# Independence of two normally distributed random variables

Let $X \sim \mathcal{N}(0, 1)$ and $Y$ be a random variable independent of $X$ such that \begin{align*} P(Y=y) = \begin{cases} \frac{1}{2} & y = -1\\ \frac{1}{2} & y = 1\\ 0 & otherwise \end{cases} \end{align*} If $Z = XY$, are $Z$ and $X$ independent?

I've found that the correlation between $X$ and $Z$ is 0; however, I know that this does not say anything about their independence.

From the problem, it is quite obvious that the two variables are not independent; however, I am having trouble showing this formally. I want to find some way to show $f_{X,Z}(x,z)\neq f_X(x) \cdot f_Z(z)$ for some $(x, z)$, but I'm not sure what the joint density function actually is.

Since both $X$ and $Z$ follow $\mathcal{N}(0,1)$, I assume that the density function for both variables is the normal density. What, then, would be the joint density?

• Independence gives you correlation $0$, not the other way around. $X$ and $Z$ will not be independent, in this case. If $Z=z$, then $X$ has a 50/50 shot of being $z$ or $-z$. For two variables to be independent, their distributions can't change depending on the other variable. Here, $X$ moves from a normal distribution to a 2-point distribution when we're given information about $Z$. This means the two are not independent. Dec 11, 2014 at 9:46

Based on: $$P\left(X\leq x\wedge Z\leq x\right)=$$$$P\left(X\leq x\wedge Z\leq x\mid Y=-1\right)P\left(Y=-1\right)+P\left(X\leq x\wedge Z\leq x\mid Y=1\right)P\left(Y=1\right)$$

we find for $x<0$:

$$P\left(X\leq x\wedge Z\leq x\right)=\frac{1}{2}P\left(X\leq x\wedge-X\leq x\right)+\frac{1}{2}P\left(X\leq x\wedge X\leq x\right)=\frac{1}{2}P\left(X\leq x\right)$$

So independence demands that $P\left(Z\leq x\right)=\frac{1}{2}$ for each $x<0$, which cannot be true.
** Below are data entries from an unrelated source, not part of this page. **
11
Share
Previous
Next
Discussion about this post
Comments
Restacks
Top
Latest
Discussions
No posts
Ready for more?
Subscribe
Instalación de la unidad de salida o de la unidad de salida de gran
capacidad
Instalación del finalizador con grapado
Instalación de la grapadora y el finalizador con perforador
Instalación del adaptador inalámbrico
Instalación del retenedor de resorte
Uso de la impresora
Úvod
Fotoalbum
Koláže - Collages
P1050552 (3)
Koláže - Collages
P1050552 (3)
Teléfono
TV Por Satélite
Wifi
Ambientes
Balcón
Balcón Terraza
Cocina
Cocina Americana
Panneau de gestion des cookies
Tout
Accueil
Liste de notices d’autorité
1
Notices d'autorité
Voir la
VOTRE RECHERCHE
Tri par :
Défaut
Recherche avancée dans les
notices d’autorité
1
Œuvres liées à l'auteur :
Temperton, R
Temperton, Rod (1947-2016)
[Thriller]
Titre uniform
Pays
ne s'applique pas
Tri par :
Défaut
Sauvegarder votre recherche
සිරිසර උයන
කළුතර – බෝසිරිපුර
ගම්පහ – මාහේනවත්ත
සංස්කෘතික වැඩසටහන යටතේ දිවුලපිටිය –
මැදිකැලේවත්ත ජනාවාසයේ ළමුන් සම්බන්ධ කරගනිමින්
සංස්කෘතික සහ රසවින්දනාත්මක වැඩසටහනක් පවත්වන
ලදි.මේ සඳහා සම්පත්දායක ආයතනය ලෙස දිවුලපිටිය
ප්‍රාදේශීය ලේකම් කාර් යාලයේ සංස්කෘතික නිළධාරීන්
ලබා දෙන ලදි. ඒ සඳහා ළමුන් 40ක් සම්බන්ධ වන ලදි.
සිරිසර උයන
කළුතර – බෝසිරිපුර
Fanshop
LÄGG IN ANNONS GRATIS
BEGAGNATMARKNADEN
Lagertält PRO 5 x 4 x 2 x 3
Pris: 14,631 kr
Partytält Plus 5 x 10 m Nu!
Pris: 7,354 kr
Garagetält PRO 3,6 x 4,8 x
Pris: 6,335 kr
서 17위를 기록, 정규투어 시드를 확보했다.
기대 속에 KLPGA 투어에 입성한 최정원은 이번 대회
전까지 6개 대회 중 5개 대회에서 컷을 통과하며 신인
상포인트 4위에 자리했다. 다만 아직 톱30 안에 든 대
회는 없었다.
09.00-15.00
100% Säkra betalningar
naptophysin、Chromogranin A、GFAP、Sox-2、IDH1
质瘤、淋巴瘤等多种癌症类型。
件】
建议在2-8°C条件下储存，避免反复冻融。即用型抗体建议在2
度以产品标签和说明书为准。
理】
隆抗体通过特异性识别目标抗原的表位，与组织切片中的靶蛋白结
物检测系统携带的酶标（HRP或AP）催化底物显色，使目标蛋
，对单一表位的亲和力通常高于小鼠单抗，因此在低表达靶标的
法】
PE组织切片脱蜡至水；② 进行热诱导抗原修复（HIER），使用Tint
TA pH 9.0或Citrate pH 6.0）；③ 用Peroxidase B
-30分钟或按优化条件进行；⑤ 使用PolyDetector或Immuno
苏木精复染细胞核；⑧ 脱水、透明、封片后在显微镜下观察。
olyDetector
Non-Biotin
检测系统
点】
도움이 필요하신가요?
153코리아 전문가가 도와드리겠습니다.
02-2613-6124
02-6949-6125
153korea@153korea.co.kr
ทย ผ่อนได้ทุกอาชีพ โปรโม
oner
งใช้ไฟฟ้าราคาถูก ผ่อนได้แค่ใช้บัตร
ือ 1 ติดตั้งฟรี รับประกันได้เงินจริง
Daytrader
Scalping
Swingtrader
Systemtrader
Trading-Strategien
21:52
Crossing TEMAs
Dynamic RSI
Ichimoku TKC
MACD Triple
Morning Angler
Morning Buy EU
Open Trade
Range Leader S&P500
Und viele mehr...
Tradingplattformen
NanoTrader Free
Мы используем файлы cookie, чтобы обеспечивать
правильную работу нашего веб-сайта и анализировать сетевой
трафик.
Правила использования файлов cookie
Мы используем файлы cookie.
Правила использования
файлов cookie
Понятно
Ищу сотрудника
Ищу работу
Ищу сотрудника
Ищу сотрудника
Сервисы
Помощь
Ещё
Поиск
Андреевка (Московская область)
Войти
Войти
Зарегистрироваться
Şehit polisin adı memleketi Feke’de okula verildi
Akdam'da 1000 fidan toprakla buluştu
• Thanks for the edit, that's rightful and a bit embarassing
– SBF
Dec 12, 2014 at 7:31

It's easy to specific the value of $x$ and $z$ to disprove the independence.

Let $x=1$ and $z=3$. Firstly we have $f_{XZ}(1,3)=0$ because that $z$ can only be equal to $x$ or $-x$.

While $f_X(1)*f_Z(3) = f_X(1)*(0.5f_X(3)+0.5f_X(-3))=f_X(1)*f_X(3) \ne0$

So $X$ and $Z$ are not independent.

A faster way to notice lack of independence is as follows. If $X$ and $Z$ are independent, then knowing the value of $X$ you still need $Z$ to have the same distribution. It is easy to notice that $Z$ has continuous distribution, but given $X = x$, you know for sure that $Z\in\{-x,x\}$ so that conditional distribution of $Z$ much be different from the unconditional one. If you feel uncomfortable with such statements, you may still want to verify it formally as in drhab's answer, but I think even before that it's a good mental check to know which result to expect from formal computations.